Recently, I’ve been amazed at how often I cannot make up my mind about what opinion I should have on certain situations.
I seem to be able to see both sides of a lot of arguments or even just decisions. And it seems to be making me somewhat indecisive.
Wait a minute …
Now it’s true that I usually have an opinion going in, but I’ve discovered that my second thoughts often reveal things I hadn’t considered.
And I’ve also realized that my second opinions are often more valid than my first ones.
Considered decisions are usually more stable than gut reactions.
But not always
It’s true that I often make spur of the moment decisions in clutch situations so as not to reveal that, even though my mind is pretty fast, it doesn’t always cover all possibilities in advance. When I make a snap decision it is often without considering everything.
That is to say that when I’m in a situation that could have been forecast by a bit of contemplative thought in advance, I may well have wasted that opportunity in considering how to get the filling out of cookies that I might buy at some point in the future and what to do about a bicycle I’ve recently acquired that needs a seat and also if I know where the book I was reading might be and bacon. Oh, and the weather, cardboard boxes, that song I heard last week …. you get the picture, right?
So … indecisive?
It doesn’t help that lately I’m finding myself happy to see someone else being happy, and will often decide to let that other person decide so that I can experience them being happy.

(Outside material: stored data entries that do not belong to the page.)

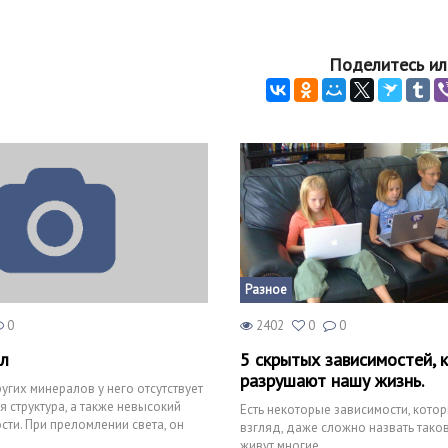
Поделитесь ил
Разное
0
2402
0
0
л
5 скрытых зависимостей, 
разрушают нашу жизнь.
угих минералов у него отсутствует
я структура, а также невысокий
Есть некоторые зависимости, котор
сти. При преломлении света, он
взгляд, даже сложно назвать таков
живут многие.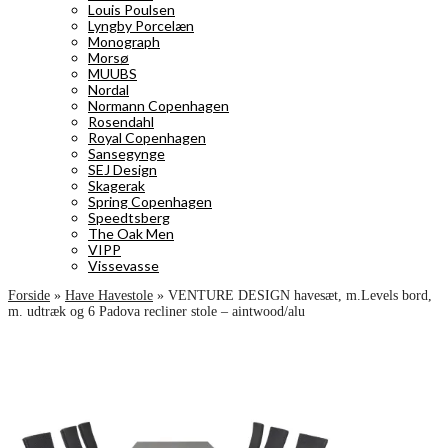
Louis Poulsen
Lyngby Porcelæn
Monograph
Morsø
MUUBS
Nordal
Normann Copenhagen
Rosendahl
Royal Copenhagen
Sansegynge
SEJ Design
Skagerak
Spring Copenhagen
Speedtsberg
The Oak Men
VIPP
Vissevasse
Forside
»
Have Havestole
»
VENTURE DESIGN havesæt, m.Levels bord,
m. udtræk og 6 Padova recliner stole – aintwood/alu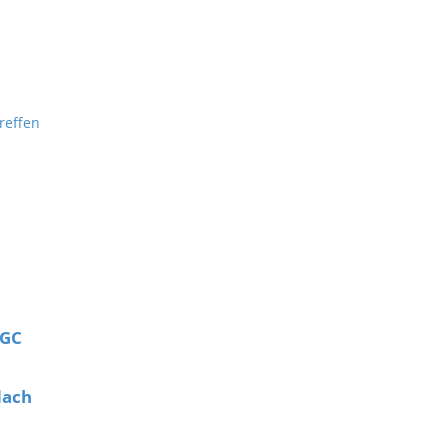
reffen
MGC
dach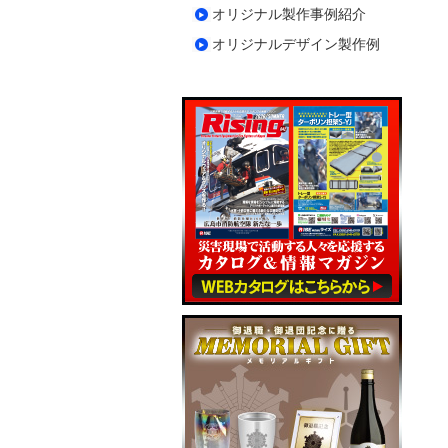
オリジナル製作事例紹介
オリジナルデザイン製作例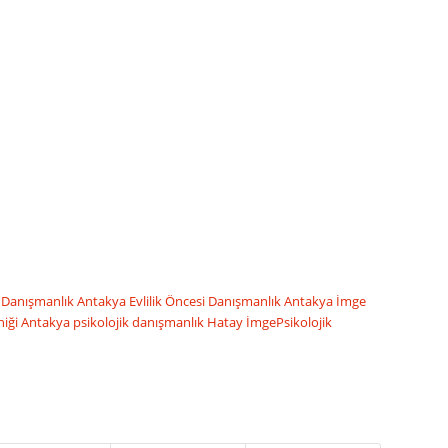
 Danışmanlık
Antakya Evlilik Öncesi Danışmanlık
Antakya İmge
niği
Antakya psikolojik danışmanlık
Hatay İmgePsikolojik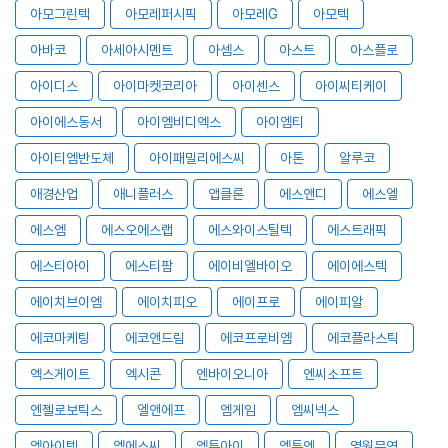
아모그린텍
아모레퍼시픽
아모레G
아모텍
아바코
아세아시멘트
아셈스
아스트
아스플로
아이디스
아이마켓코리아
아이센스
아이씨티케이
아이에스동서
아이엠비디엑스
아이엠티
아이티엠반도체
아이패밀리에스씨
아톤
알루코
애경산업
애니플러스
앱클론
에스앤디
에스엘
에스엠
에스오에스랩
에스와이스틸텍
에스트래픽
에스티아이
에스티팜
에이비엘바이오
에이에스텍
에이치브이엠
에이치피오
에이프로
에이피알
에코마케팅
에코앤드림
에코프로비엠
에코플라스틱
엑스게이트
엑시콘
엔바이오니아
엔씨소프트
엔젤로보틱스
엘앤에프
엠게임
엠씨넥스
엠아이텍
엠에스씨
엠투아이
엠투엔
영원무역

It’s not really indecisive, it’s more that my decision is that I’d rather they get to be happy. Or to put it another way, I choose them being happy over us cooking and eating something I might like more.
And it isn’t just cooking, but it is okay, because I am happy they’re happy. That’s what I choose.
But in other things, I’m indecisive.
I have trouble deciding on which jobs to do first on my task lists. And I have difficulty deciding which things are more important when it comes to calendar conflicts. I went through hell when I was going to buy a car last year. I mean, I was looking at used cars, comparing available options, had it narrowed down to the make and model I wanted and which major options I could do without and then …
I bought another pickup truck.
Yes, it made sense. No it wasn’t really spur of the moment, I took fifteen minutes or so to decide. But I did spend several months believing I was going to buy a car.
I’ve heard it said that people with ADHD seem to be more empathetic on average, than the general population. And I believe that to be true.
When my head is not in the clouds, and I pay attention to a situation, I can often read peoples needs and feel their situations. I can be sympathetic through not just concern, but through understanding as well.
And it is the second thoughts that get me to that point of empathy, the, “What if that were me? How would I deal with it?” thoughts.
People with ADHD whose attentions can be gotten, make great friends, great confidants, great consolers.
And that’s all on how their minds work, it’s all on second thoughts.